A strong invariance principle for nonconventional sums

In Kifer and Varadhan (Nonconventional limit theorems in discrete and continuous time via martingales, 2010) we obtained a functional central limit theorem (known also as a weak invariance principle) for sums of the form ${\sum_{n=1}^{Nt]} F\big(X(n), X(2n), .\, .\, .\, .\, X(kn), X(q_{k+1}(n)), X(q_{k+2}(n)), .\, .\, .\, , X(q_\ell(n))\big)}$ (normalized by ${1/\sqrt N}$ ) where X(n), n ≥ 0 is a sufficiently fast mixing vector process with some moment conditions and stationarity properties, F is a continuous function with polynomial growth and certain regularity properties and q _i , i > k are positive functions taking on integer values on integers with some growth conditions which are satisfied, for instance, when q _i ’s are polynomials of growing degrees.
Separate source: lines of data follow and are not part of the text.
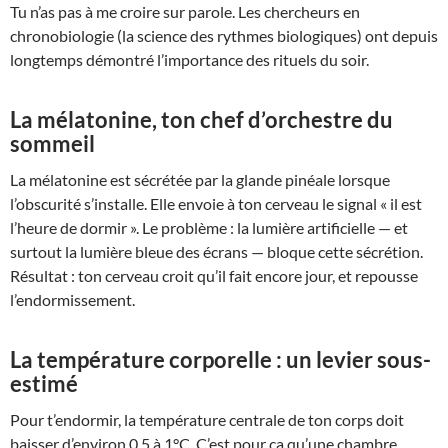
Tu n’as pas à me croire sur parole. Les chercheurs en
chronobiologie (la science des rythmes biologiques) ont depuis
longtemps démontré l’importance des rituels du soir.
La mélatonine, ton chef d’orchestre du
sommeil
La mélatonine est sécrétée par la glande pinéale lorsque
l’obscurité s’installe. Elle envoie à ton cerveau le signal « il est
l’heure de dormir ». Le problème : la lumière artificielle — et
surtout la lumière bleue des écrans — bloque cette sécrétion.
Résultat : ton cerveau croit qu’il fait encore jour, et repousse
l’endormissement.
La température corporelle : un levier sous-
estimé
Pour t’endormir, la température centrale de ton corps doit
baisser d’environ 0,5 à 1°C. C’est pour ça qu’une chambre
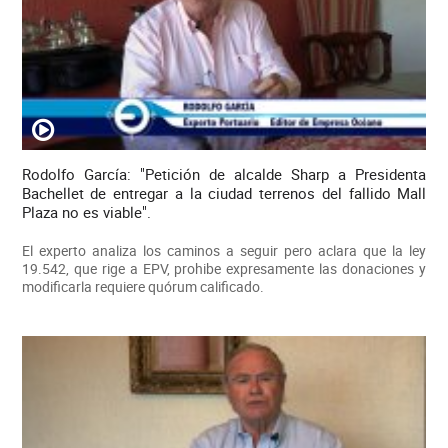
Rodolfo García: "Petición de alcalde Sharp a Presidenta
Bachellet de entregar a la ciudad terrenos del fallido Mall
Plaza no es viable".
El experto analiza los caminos a seguir pero aclara que la ley
19.542, que rige a EPV, prohibe expresamente las donaciones y
modificarla requiere quórum calificado.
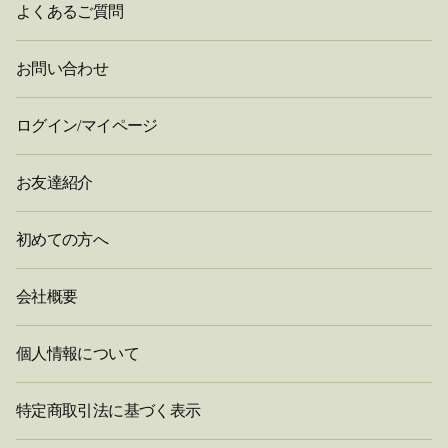
よくあるご質問
お問い合わせ
ログイン/マイページ
お友達紹介
初めての方へ
会社概要
個人情報について
特定商取引法に基づく表示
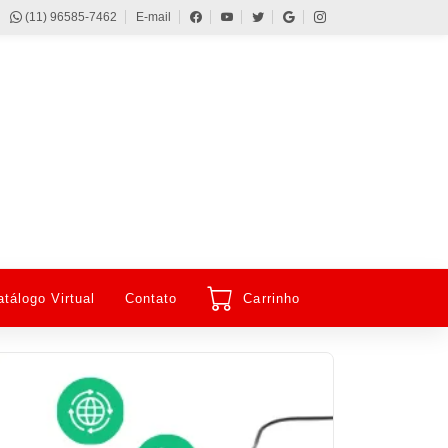
(11) 96585-7462
E-mail
atálogo Virtual
Contato
Carrinho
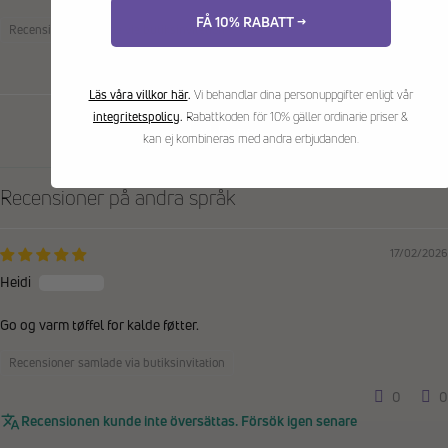
FÅ 10% RABATT →
Recensioner samlade via butiksinvitation
0
0
Läs våra villkor här
.
Vi behandlar dina personuppgifter enligt vår
integritetspolicy
.
Rabattkoden för 10% gäller ordinarie priser &
Ladda mer
kan ej kombineras med andra erbjudanden.
Recensioner på andra språk
17/02/2026
Heidi
Go og varm tøffel for kalde føtter.
Recensioner samlade via butiksinvitation
0
0
Recensionen kunde inte översättas. Försök igen senare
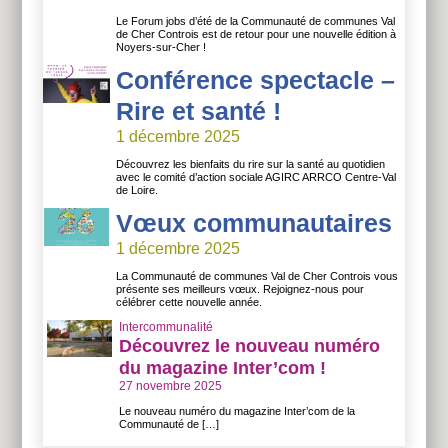
Le Forum jobs d’été de la Communauté de communes Val
de Cher Controis est de retour pour une nouvelle édition à
Noyers-sur-Cher !
Conférence spectacle –
Rire et santé !
1 décembre 2025
Découvrez les bienfaits du rire sur la santé au quotidien
avec le comité d’action sociale AGIRC ARRCO Centre-Val
de Loire.
Vœux communautaires
1 décembre 2025
La Communauté de communes Val de Cher Controis vous
présente ses meilleurs vœux. Rejoignez-nous pour
célébrer cette nouvelle année.
Intercommunalité
Découvrez le nouveau numéro
du magazine Inter’com !
27 novembre 2025
Le nouveau numéro du magazine Inter’com de la
Communauté de […]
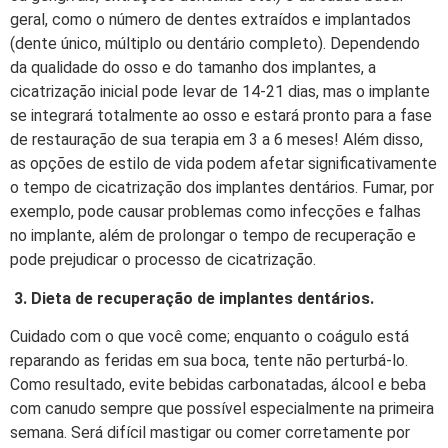
geral, como o número de dentes extraídos e implantados
(dente único, múltiplo ou dentário completo). Dependendo
da qualidade do osso e do tamanho dos implantes, a
cicatrização inicial pode levar de 14-21 dias, mas o implante
se integrará totalmente ao osso e estará pronto para a fase
de restauração de sua terapia em 3 a 6 meses! Além disso,
as opções de estilo de vida podem afetar significativamente
o tempo de cicatrização dos implantes dentários. Fumar, por
exemplo, pode causar problemas como infecções e falhas
no implante, além de prolongar o tempo de recuperação e
pode prejudicar o processo de cicatrização.
3. Dieta de recuperação de implantes dentários.
Cuidado com o que você come; enquanto o coágulo está
reparando as feridas em sua boca, tente não perturbá-lo.
Como resultado, evite bebidas carbonatadas, álcool e beba
com canudo sempre que possível especialmente na primeira
semana. Será difícil mastigar ou comer corretamente por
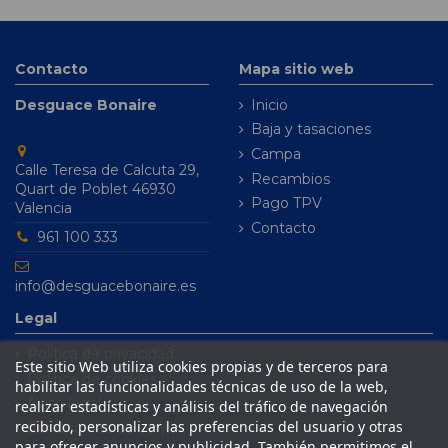
Contacto
Mapa sitio web
Desguace Bonaire
Inicio
Baja y tasaciones
Campa
Calle Teresa de Calcuta 29,
Recambios
Quart de Poblet 46930
Pago TPV
Valencia
Contacto
961 100 333
info@desguacebonaire.es
Legal
Política de privacidad
Este sitio Web utiliza cookies propias y de terceros para
Política de cookies
habilitar las funcionalidades técnicas de uso de la web,
Aviso legal
realizar estadísticas y análisis del tráfico de navegación
recibido, personalizar las preferencias del usuario y otras
Condiciones de venta
para ofrecer anuncios y publicidad. También permitimos el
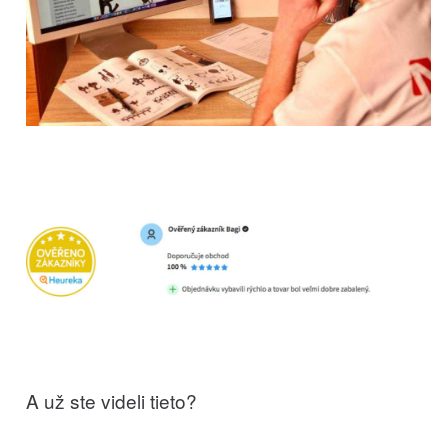
A už ste videli tieto?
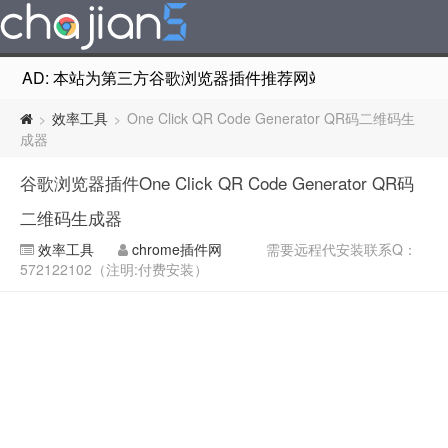
AD: 本站为第三方谷歌浏览器插件推荐网站，非Google Chr
效率工具
One Click QR Code Generator QR码二维码生
>
>
成器
谷歌浏览器插件One Click QR Code Generator QR码
二维码生成器
效率工具
chrome插件网
需要远程代安装联系Q：
572122102（注明:付费安装）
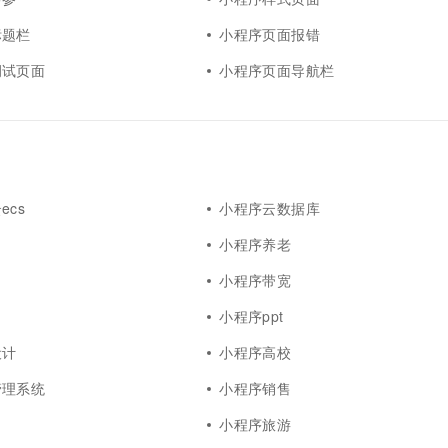
标题栏
小程序页面报错
调试页面
小程序页面导航栏
ecs
小程序云数据库
小程序养老
小程序带宽
小程序ppt
设计
小程序高校
管理系统
小程序销售
小程序旅游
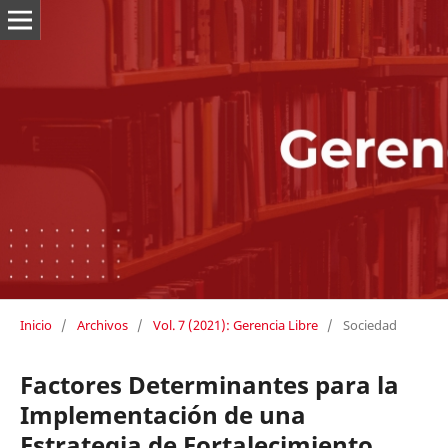
Inicio
/
Archivos
/
Vol. 7 (2021): Gerencia Libre
/
Sociedad
Factores Determinantes para la
Implementación de una
Estrategia de Fortalecimiento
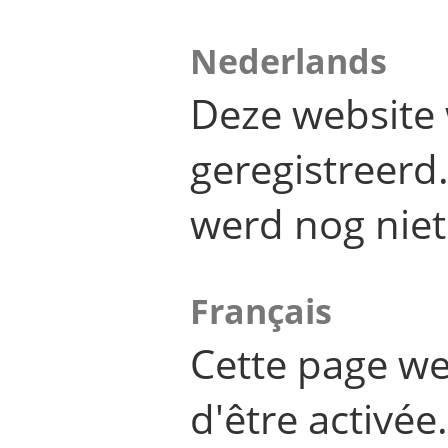
Nederlands
Deze website 
geregistreer
werd nog niet
Français
Cette page we
d'être activée.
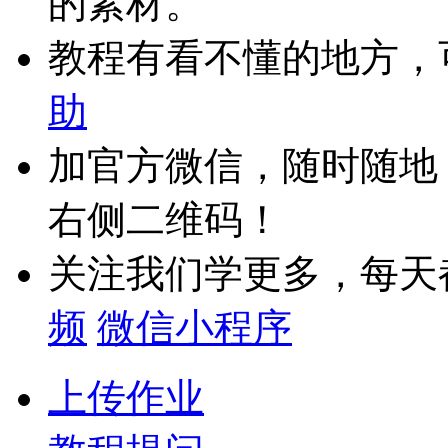
的素材。
教程有看不懂的地方，
助
加官方微信，随时随地
右侧二维码！
关注我们学更多，每天
频
微信小程序
上传作业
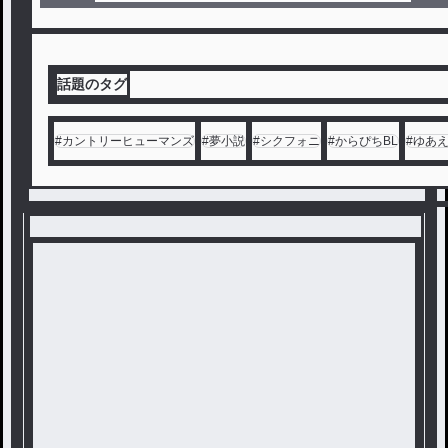
話題のタグ
#
カントリーヒューマンズ
#
夢小説
#
シクフォニ
#
からぴちBL
#
ゆあ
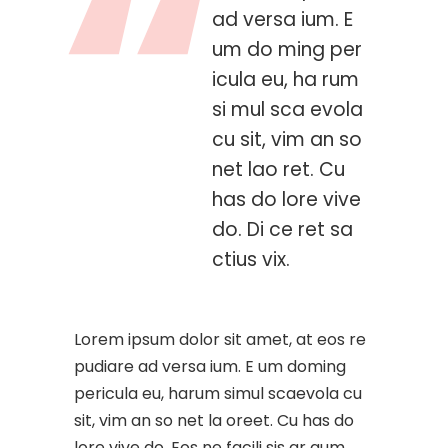
ad versa ium. E
um do ming per
icula eu, ha rum
si mul sca evola
cu sit, vim an so
net lao ret. Cu
has do lore vive
do. Di ce ret sa
ctius vix.
Lorem ipsum dolor sit amet, at eos re
pudiare ad versa ium. E um doming
pericula eu, harum simul scaevola cu
sit, vim an so net la oreet. Cu has do
lore vive do. Eos ne facili sis ar gum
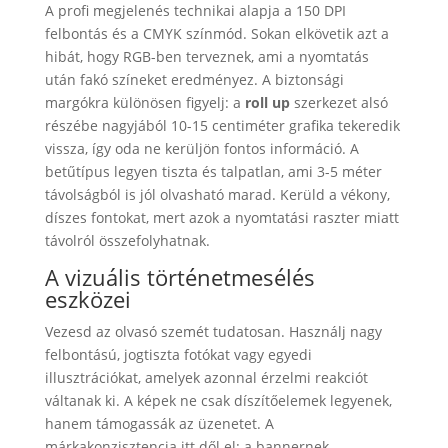
A profi megjelenés technikai alapja a 150 DPI
felbontás és a CMYK színmód. Sokan elkövetik azt a
hibát, hogy RGB-ben terveznek, ami a nyomtatás
után fakó színeket eredményez. A biztonsági
margókra különösen figyelj: a
roll up
szerkezet alsó
részébe nagyjából 10-15 centiméter grafika tekeredik
vissza, így oda ne kerüljön fontos információ. A
betűtípus legyen tiszta és talpatlan, ami 3-5 méter
távolságból is jól olvasható marad. Kerüld a vékony,
díszes fontokat, mert azok a nyomtatási raszter miatt
távolról összefolyhatnak.
A vizuális történetmesélés
eszközei
Vezesd az olvasó szemét tudatosan. Használj nagy
felbontású, jogtiszta fotókat vagy egyedi
illusztrációkat, amelyek azonnal érzelmi reakciót
váltanak ki. A képek ne csak díszítőelemek legyenek,
hanem támogassák az üzenetet. A
márkakonzisztencia itt dől el: a bannernek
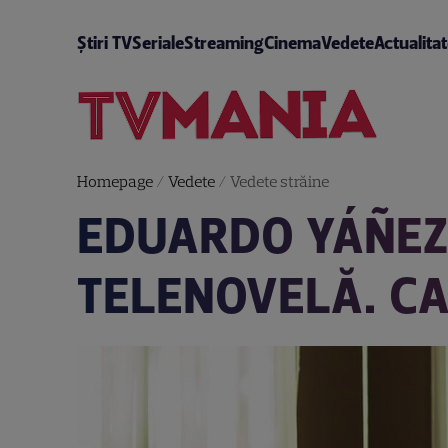
Știri TV
Seriale
Streaming
Cinema
Vedete
Actualita
Homepage
/
Vedete
/
Vedete străine
EDUARDO YÁÑEZ
TELENOVELĂ. CA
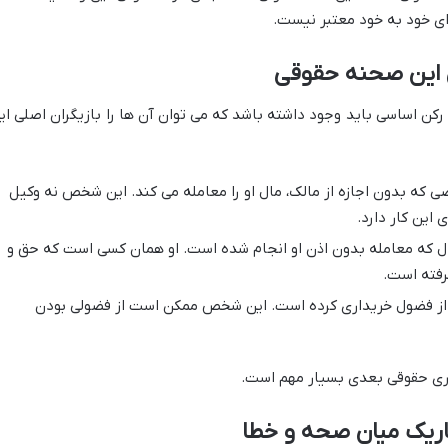
ی خود به خود معتبر نیست.
ن این صحنه حقوقی
رکن اساسی باید وجود داشته باشد که می توان آن ها را بازیگران اصلی ای
که بدون اجازه از مالک، مال او را معامله می کند. این شخص نه وکیل
 این کار دارد.
که معامله بدون اذن او انجام شده است. او همان کسی است که حق و
رفته است.
 از فضول خریداری کرده است. این شخص ممکن است از فضولی بودن
ری حقوقی بعدی بسیار مهم است.
باریک میان صحه و خطا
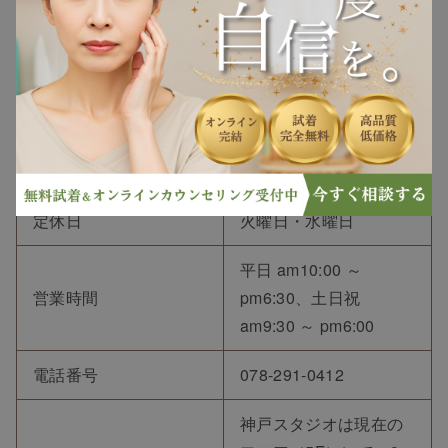
〒651-0097 兵庫県神戸
住所
市中央区布引町4丁目2-
12 ネオフィス三宮5F
JR三ノ宮駅中央口 徒
アクセス
歩2分、市営地下鉄三宮
駅 東出口2番すぐ
定休日
火曜日・水曜日
平日 am10:00 ～
営業時間
pm6:30、土日祝
am9:30 ～ pm6:00
電話番号
078-291-0412
神戸スタジオは現在の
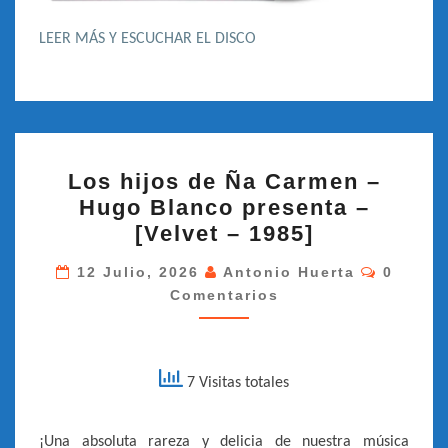
LEER MÁS Y ESCUCHAR EL DISCO
LOS
Los hijos de Ña Carmen –
HIJOS
Hugo Blanco presenta –
DE
[Velvet – 1985]
ÑA
Comenta
CARMEN
12 Julio, 2026
Antonio Huerta
0
Comentarios
–
HUGO
BLANCO
PRESENTA
7 Visitas totales
–
[VELVET
¡Una absoluta rareza y delicia de nuestra música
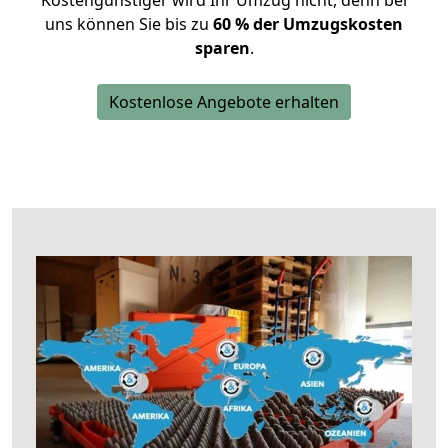
Kostengünstiger wird Ihr Umzug nicht, denn bei
uns können Sie bis zu
60 % der Umzugskosten
sparen
.
Kostenlose Angebote erhalten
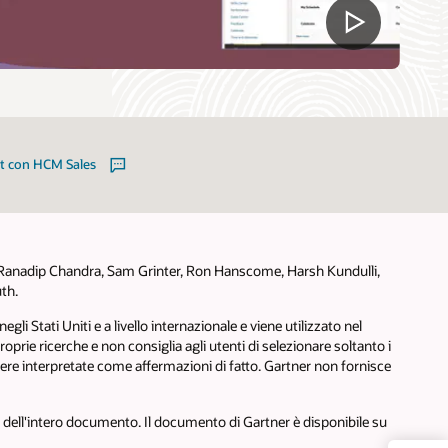
at con HCM Sales
g, Ranadip Chandra, Sam Grinter, Ron Hanscome, Harsh Kundulli,
th.
 Stati Uniti e a livello internazionale e viene utilizzato nel
oprie ricerche e non consiglia agli utenti di selezionare soltanto i
sere interpretate come affermazioni di fatto. Gartner non fornisce
 dell'intero documento. Il documento di Gartner è disponibile su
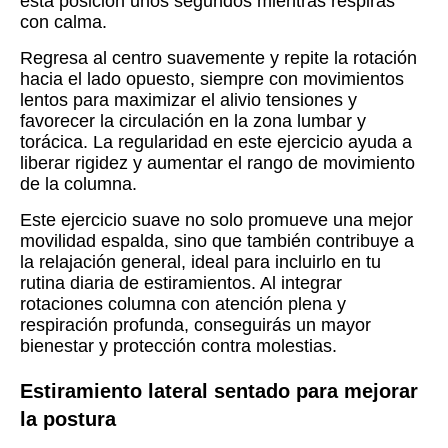
esta posición unos segundos mientras respiras
con calma.
Regresa al centro suavemente y repite la rotación
hacia el lado opuesto, siempre con movimientos
lentos para maximizar el alivio tensiones y
favorecer la circulación en la zona lumbar y
torácica. La regularidad en este ejercicio ayuda a
liberar rigidez y aumentar el rango de movimiento
de la columna.
Este ejercicio suave no solo promueve una mejor
movilidad espalda, sino que también contribuye a
la relajación general, ideal para incluirlo en tu
rutina diaria de estiramientos. Al integrar
rotaciones columna con atención plena y
respiración profunda, conseguirás un mayor
bienestar y protección contra molestias.
Estiramiento lateral sentado para mejorar
la postura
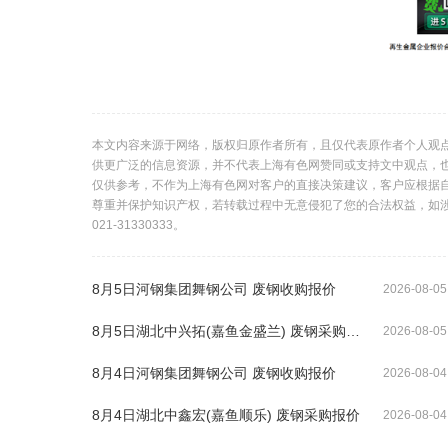
本文内容来源于网络，版权归原作者所有，且仅代表原作者个人观
供更广泛的信息资源，并不代表上海有色网赞同或支持文中观点，
仅供参考，不作为上海有色网对客户的直接决策建议，客户应根据
尊重并保护知识产权，若转载过程中无意侵犯了您的合法权益，如
021-31330333。
8月5日河钢集团舞钢公司 废钢收购报价
2026-08-05
8月5日湖北中兴拓(嘉鱼金盛兰) 废钢采购报价
2026-08-05
8月4日河钢集团舞钢公司 废钢收购报价
2026-08-04
8月4日湖北中鑫宏(嘉鱼顺乐) 废钢采购报价
2026-08-04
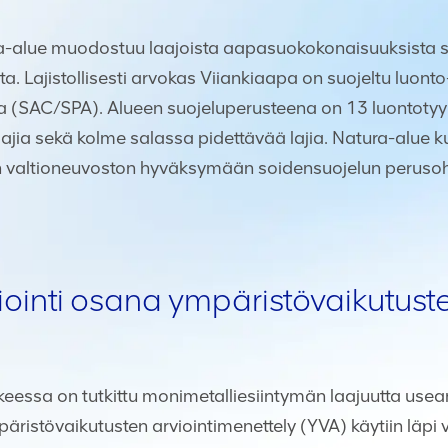
a-alue muodostuu laajoista aapasuokokonaisuuksista 
. Lajistollisesti arvokas Viiankiaapa on suojeltu luonto- j
(SAC/SPA). Alueen suojeluperusteena on 13 luontotyypp
tulajia sekä kolme salassa pidettävää lajia. Natura-alue k
 valtioneuvoston hyväksymään soidensuojelun peruso
iointi osana ympäristövaikutust
eessa on tutkittu monimetalliesiintymän laajuutta usea
ristövaikutusten arviointimenettely (YVA) käytiin läp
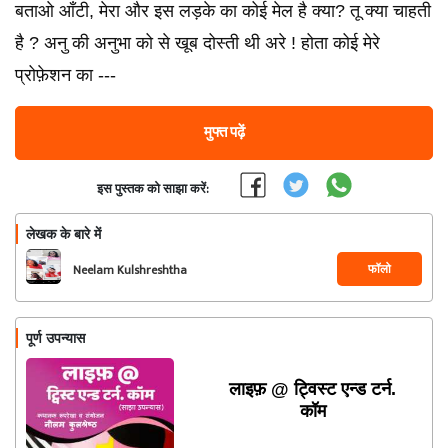
बताओ आँटी, मेरा और इस लड़के का कोई मेल है क्या? तू क्या चाहती
है ? अनु की अनुभा को से खूब दोस्ती थी अरे ! होता कोई मेरे
प्रोफ़ेशन का ---
मुफ्त पढ़ें
इस पुस्तक को साझा करें:
लेखक के बारे में
फॉलो
Neelam Kulshreshtha
पूर्ण उपन्यास
लाइफ़ @ ट्विस्ट एन्ड टर्न.
कॉम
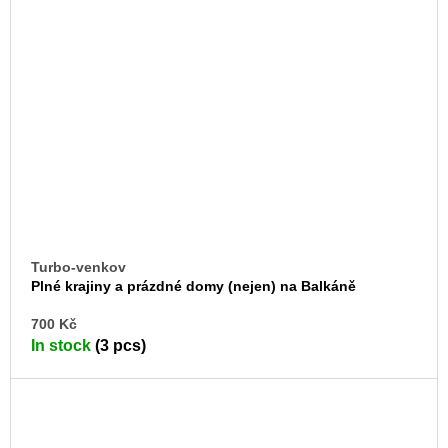
Turbo-venkov
Plné krajiny a prázdné domy (nejen) na Balkáně
AD
700 Kč
TO
In stock
(3 pcs)
CA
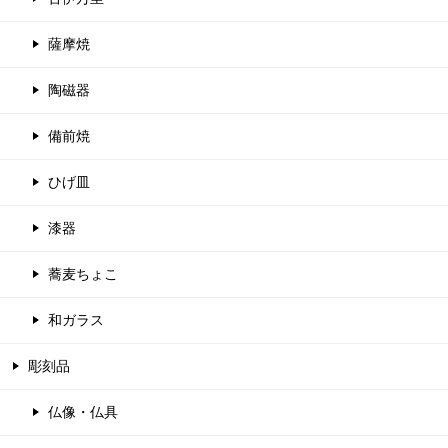
薩摩焼
陶磁器
備前焼
ひげ皿
漆器
蕎麦ちょこ
和ガラス
彫刻品
仏像・仏具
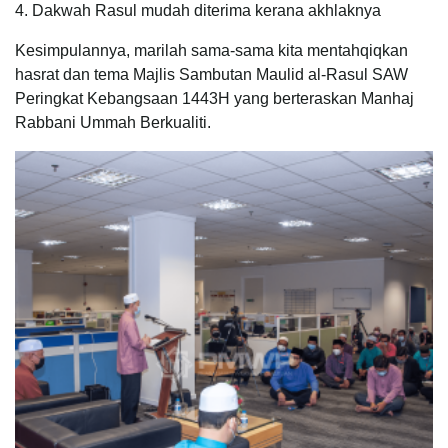
4. Dakwah Rasul mudah diterima kerana akhlaknya
Kesimpulannya, marilah sama-sama kita mentahqiqkan
hasrat dan tema Majlis Sambutan Maulid al-Rasul SAW
Peringkat Kebangsaan 1443H yang berteraskan Manhaj
Rabbani Ummah Berkualiti.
This paper deals with strong invariance principles (known also as strong approximation theorems) for such sums which provide their uniform in time almost sure approximation by processes built out of Brownian motions with error terms growing slower than ${\sqrt N}$ . This yields, in particular, an invariance principle in the law of iterated algorithm for the above sums. Among motivations for such results are their applications to multiple recurrence for stochastic processes and dynamical systems as well, as to some questions in metric number theory and they can be considered as a natural follow up of a series of papers dealing with nonconventional ergodic averages.